▶ What is expected
Everything in the records is to be written out exactly, except the pictures.
***** Data under study
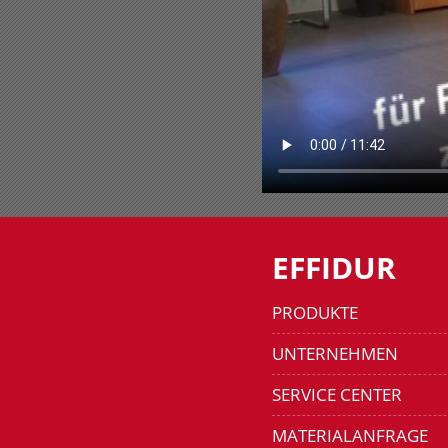
EFFIDUR
PRODUKTE
UNTERNEHMEN
SERVICE CENTER
MATERIALANFRAGE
**********
▶ Answer to this task
EFFIDUR
PRODUKTE
UNTERNEHMEN
SERVICE CENTER
MATERIALANFRAGE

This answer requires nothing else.